The traffic pattern (US term) isn't really a factor here either way, airliners flying visual still usually use charted routes (like the instrument procedures) or radar vectors rather than the pattern. Remember that the pattern is only about one mile out from the field. By the time airliners are that close they're probably cleared.
> but it seems like in this case the estimate was found to be four minutes off
No, I don't think you are being at all accurate about characterizing that; maybe you lost count of the delays. After being told to wait ten more minutes, the pilots waited an extra four minutes before pressing for an update, and got told to wait another 10-15 (or f off).
Aerodrome traffic circuit is the ICAO term for traffic pattern, which is it what it is called in the US (it may be in the glossary but the point is that manual uses "traffic pattern" repeatedly).
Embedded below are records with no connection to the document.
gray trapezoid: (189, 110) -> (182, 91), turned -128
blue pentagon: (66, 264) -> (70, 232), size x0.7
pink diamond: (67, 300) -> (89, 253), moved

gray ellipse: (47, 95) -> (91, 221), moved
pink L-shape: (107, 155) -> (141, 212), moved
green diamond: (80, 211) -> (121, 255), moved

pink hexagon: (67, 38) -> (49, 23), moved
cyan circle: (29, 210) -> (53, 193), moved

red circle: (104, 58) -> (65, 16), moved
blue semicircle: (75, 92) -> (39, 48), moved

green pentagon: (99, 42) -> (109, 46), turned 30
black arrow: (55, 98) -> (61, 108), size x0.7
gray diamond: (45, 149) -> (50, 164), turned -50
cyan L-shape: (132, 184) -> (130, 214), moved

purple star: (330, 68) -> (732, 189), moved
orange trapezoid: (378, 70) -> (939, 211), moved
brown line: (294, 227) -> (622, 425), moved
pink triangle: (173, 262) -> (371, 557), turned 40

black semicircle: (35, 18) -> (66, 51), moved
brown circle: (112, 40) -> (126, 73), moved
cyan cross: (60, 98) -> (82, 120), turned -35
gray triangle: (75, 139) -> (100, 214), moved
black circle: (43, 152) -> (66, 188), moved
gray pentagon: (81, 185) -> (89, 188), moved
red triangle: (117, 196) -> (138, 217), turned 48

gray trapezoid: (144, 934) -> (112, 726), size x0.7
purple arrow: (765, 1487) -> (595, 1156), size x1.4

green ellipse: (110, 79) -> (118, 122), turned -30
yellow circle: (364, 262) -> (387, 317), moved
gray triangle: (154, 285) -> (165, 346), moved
And this "traffic circuit" you refer to is almost always a VFR thing, as IFR approaches use specific charted procedures that generally do not end with a traffic circuit.
Aerodrome traffic pattern is completely different from holding patterns. And this is what LH was instructed to do, keep holding. Holding patterns are published for all airports and usually planes are stacked on those holding patterns and they are emptied FIFO style. Busier airports have multiple holding patterns to accommodate a large number of aircraft in case of on ground emergencies.
Sure, but GP stated wrt traffic patterns, "This is independent of whether the approach is IFR or VFR." which is not the case. For IFR, as was the case here, the LH was looking to execute an IFR approach, not ever enter the aerodrome traffic circuit.